Já não sei em que data estamos, nesta casa não há calendários,
e na minha memória tudo está irremediavelmente revolto. As coisas antigas foram
desaparecendo. E eu também " fui-me apagando " sem que ninguém desse
conta. Ao crescer a família, trocaram-me de quarto. Depois, passaram-me para
outro menor ainda, acompanhada das minhas netas, agora ocupo aquele
"anexo" traseiro, no fundo do quintal.
Prometeram-me mudar o vidro partido da janela, mas
"esqueceram-se"... As noites
são frias e sopra por ali um ventinho gelado, que aumentam mais e mais as
minhas dores reumáticas.
Um dia, à tarde, dei conta que a minha voz tinha
desaparecido. Quando falo, os meus filhos e netos não me respondem. Conversam
sem olhar para mim, como se eu não estivesse ali. Às vezes digo algo,
acreditando que apreciarão os meus conselhos, mas nem me olham! Retiro-me para
o meu canto, antes de terminar o meu "café" deslavado. Agora sou
INVISÍVEL...
Estive três dias a chorar no meu quarto, até que numa certa
manhã, um dos netos entrou para guardar umas coisas velhas. Imaginem que nem
sequer "bom dia" me deu! Foi então que me convenci, de que sou mesmo
invisível.
Recentemente, os netos vieram dizer-me que iríamos passear ao
campo. Fiquei muito feliz, há tanto tempo que não saía daquele lugar!

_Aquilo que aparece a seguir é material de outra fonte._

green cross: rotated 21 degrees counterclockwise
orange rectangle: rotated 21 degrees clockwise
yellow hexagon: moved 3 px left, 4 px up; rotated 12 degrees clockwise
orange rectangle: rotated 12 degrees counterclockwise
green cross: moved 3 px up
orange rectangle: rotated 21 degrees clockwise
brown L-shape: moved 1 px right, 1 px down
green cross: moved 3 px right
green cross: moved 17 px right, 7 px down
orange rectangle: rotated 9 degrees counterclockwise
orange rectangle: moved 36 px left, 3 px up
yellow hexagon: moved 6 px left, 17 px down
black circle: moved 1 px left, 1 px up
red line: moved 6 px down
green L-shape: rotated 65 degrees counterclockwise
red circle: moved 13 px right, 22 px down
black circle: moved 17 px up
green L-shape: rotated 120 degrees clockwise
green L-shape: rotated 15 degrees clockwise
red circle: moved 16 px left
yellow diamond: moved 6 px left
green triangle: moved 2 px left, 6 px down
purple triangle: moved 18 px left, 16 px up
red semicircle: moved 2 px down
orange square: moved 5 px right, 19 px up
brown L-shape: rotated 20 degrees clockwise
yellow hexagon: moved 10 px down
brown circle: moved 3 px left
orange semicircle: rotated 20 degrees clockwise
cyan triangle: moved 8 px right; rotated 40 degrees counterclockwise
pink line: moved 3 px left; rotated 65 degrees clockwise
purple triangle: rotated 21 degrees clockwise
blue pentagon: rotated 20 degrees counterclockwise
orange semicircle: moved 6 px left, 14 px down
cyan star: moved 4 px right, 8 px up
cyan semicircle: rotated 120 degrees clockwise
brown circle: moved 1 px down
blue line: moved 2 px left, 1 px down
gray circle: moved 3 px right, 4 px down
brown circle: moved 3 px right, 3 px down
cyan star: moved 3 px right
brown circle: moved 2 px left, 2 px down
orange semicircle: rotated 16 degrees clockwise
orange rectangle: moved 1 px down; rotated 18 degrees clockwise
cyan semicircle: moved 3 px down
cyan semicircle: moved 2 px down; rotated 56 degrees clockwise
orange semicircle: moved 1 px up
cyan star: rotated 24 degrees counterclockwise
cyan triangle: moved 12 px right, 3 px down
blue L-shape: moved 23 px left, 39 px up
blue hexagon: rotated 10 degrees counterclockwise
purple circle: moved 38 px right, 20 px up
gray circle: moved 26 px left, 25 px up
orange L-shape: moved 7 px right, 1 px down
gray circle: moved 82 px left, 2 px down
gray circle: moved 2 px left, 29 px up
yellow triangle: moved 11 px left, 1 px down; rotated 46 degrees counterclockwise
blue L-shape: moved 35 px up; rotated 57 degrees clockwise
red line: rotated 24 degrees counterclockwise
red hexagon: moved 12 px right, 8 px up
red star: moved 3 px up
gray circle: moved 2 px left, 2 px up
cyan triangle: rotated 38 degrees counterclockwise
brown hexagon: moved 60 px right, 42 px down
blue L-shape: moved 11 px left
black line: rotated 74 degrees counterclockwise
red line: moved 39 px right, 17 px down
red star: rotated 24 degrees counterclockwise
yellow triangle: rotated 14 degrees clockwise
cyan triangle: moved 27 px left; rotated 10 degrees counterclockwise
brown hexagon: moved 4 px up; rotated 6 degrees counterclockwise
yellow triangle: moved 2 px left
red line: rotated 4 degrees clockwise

Fui a primeira a acordar e a levantar-me. Quis arrumar as
coisas com calma, afinal, nós (os velhos) somos mais lentos, assim arranjei-me
a tempo de não os atrasar. De repente, todos entravam e saíam num frenesim
louco, correndo ruidosamente pela casa, atirando bolas e brinquedos para o
carro.
Eu já estava pronta e muito alegre, parei na porta e fiquei à
espera. Quando os vi partir, compreendi que não estava convidada, não fazia
parte dos planos, talvez porque, a lotação do carro estava esgotada.

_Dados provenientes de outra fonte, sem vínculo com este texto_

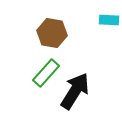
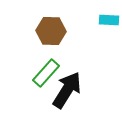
brown hexagon: moved 1 px left, 2 px up; rotated 8 degrees counterclockwise
black arrow: moved 8 px left, 1 px up
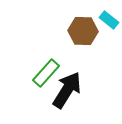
cyan rectangle: rotated 36 degrees clockwise
brown hexagon: moved 32 px right
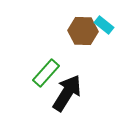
cyan rectangle: moved 5 px left, 5 px down
black arrow: moved 3 px down
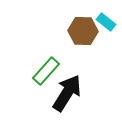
cyan rectangle: moved 2 px right, 3 px up
green rectangle: moved 2 px up
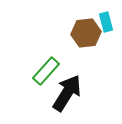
cyan rectangle: rotated 36 degrees clockwise
brown hexagon: moved 3 px right, 2 px down; rotated 8 degrees counterclockwise
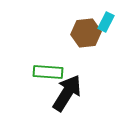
cyan rectangle: rotated 42 degrees clockwise
green rectangle: moved 2 px right, 1 px down; rotated 52 degrees clockwise
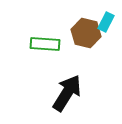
brown hexagon: rotated 20 degrees clockwise
green rectangle: moved 3 px left, 28 px up
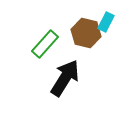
green rectangle: rotated 52 degrees counterclockwise
black arrow: moved 2 px left, 15 px up
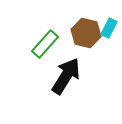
cyan rectangle: moved 3 px right, 6 px down
black arrow: moved 1 px right, 2 px up
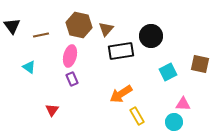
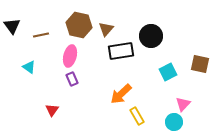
orange arrow: rotated 10 degrees counterclockwise
pink triangle: rotated 49 degrees counterclockwise
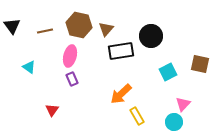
brown line: moved 4 px right, 4 px up
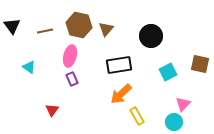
black rectangle: moved 2 px left, 14 px down
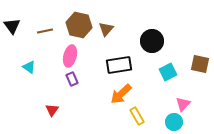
black circle: moved 1 px right, 5 px down
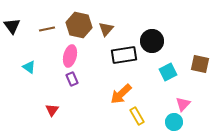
brown line: moved 2 px right, 2 px up
black rectangle: moved 5 px right, 10 px up
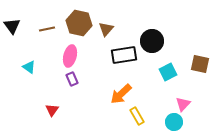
brown hexagon: moved 2 px up
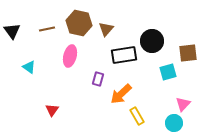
black triangle: moved 5 px down
brown square: moved 12 px left, 11 px up; rotated 18 degrees counterclockwise
cyan square: rotated 12 degrees clockwise
purple rectangle: moved 26 px right; rotated 40 degrees clockwise
cyan circle: moved 1 px down
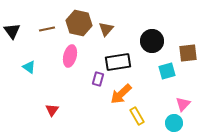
black rectangle: moved 6 px left, 7 px down
cyan square: moved 1 px left, 1 px up
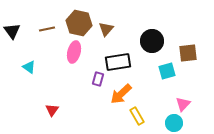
pink ellipse: moved 4 px right, 4 px up
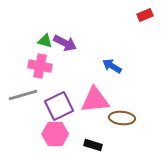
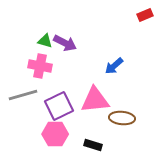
blue arrow: moved 2 px right; rotated 72 degrees counterclockwise
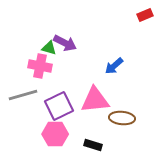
green triangle: moved 4 px right, 7 px down
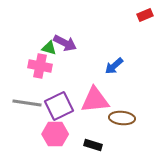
gray line: moved 4 px right, 8 px down; rotated 24 degrees clockwise
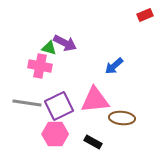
black rectangle: moved 3 px up; rotated 12 degrees clockwise
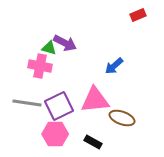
red rectangle: moved 7 px left
brown ellipse: rotated 15 degrees clockwise
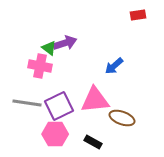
red rectangle: rotated 14 degrees clockwise
purple arrow: rotated 45 degrees counterclockwise
green triangle: rotated 21 degrees clockwise
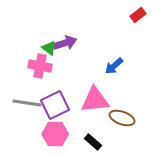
red rectangle: rotated 28 degrees counterclockwise
purple square: moved 4 px left, 1 px up
black rectangle: rotated 12 degrees clockwise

Senti que o coração encolhia e o queixo tremia, como alguém
que tem vontade de chorar. Eu até os entendo, são jovens, sorriem, sonham,
abraçam-se, beijam-se... E eu?!?!?! Bem, eu... Antes beijava os meus netos,
adorava tê-los nos braços. Eram meus! Até cantava canções de embalar que já
tinha esquecido. Mas um dia...
Um dia a minha neta que acabara de ter um bebé disse-me: -
"Não é bom que os "velhos" beijem os bebés por "questões de
saúde". Desde então, não me aproximo mais deles, tenho tanto medo de
"contagiá-los"!
Definitivamente, tornei-me invisível…
Já alguma vez se sentiu invisível em algum lugar?